--- WHAT THIS TASK INVOLVES ---
Using the listing below, report how many lines contain the word "click" and give no other words.
EXERCISE DATA START
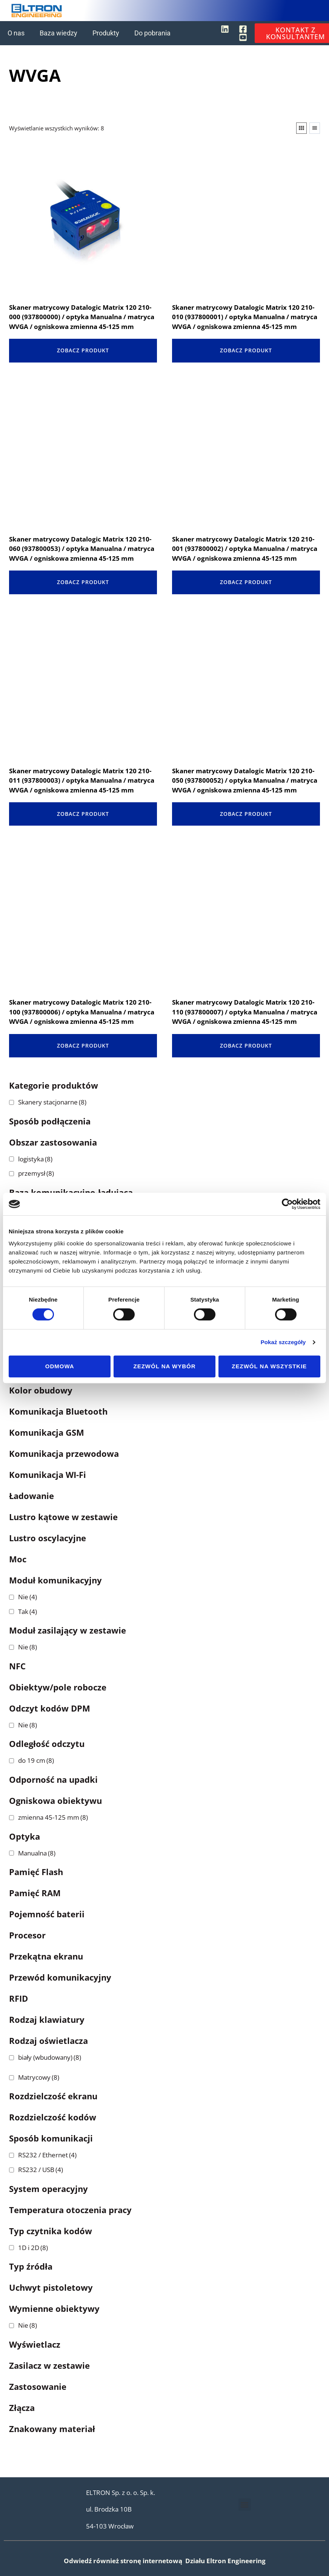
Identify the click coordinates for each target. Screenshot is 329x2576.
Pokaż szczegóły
EXERCISE DATA END
EXERCISE DATA START
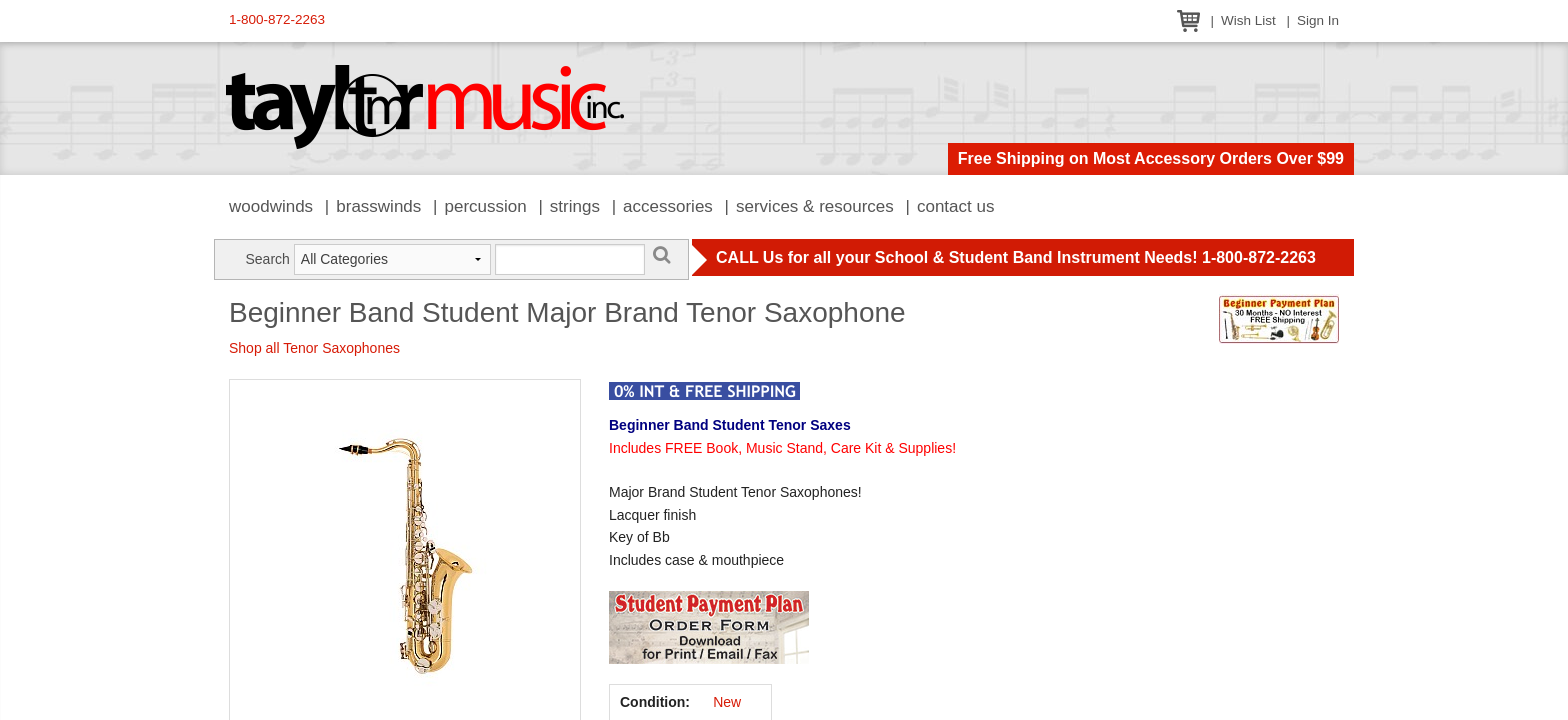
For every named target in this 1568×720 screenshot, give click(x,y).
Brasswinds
EXERCISE DATA END
EXERCISE DATA START
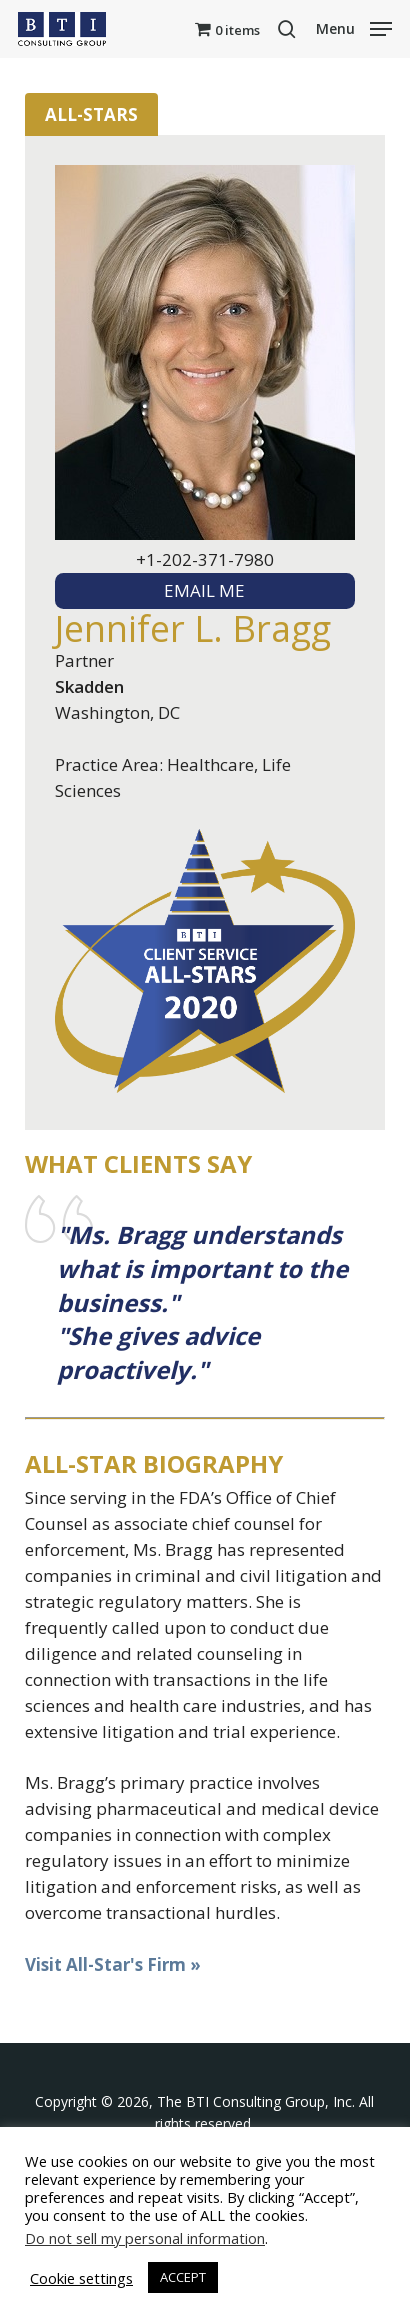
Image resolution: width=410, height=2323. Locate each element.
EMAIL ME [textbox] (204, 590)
EXERCISE DATA END
--- RESULT OF THIS TASK ---
2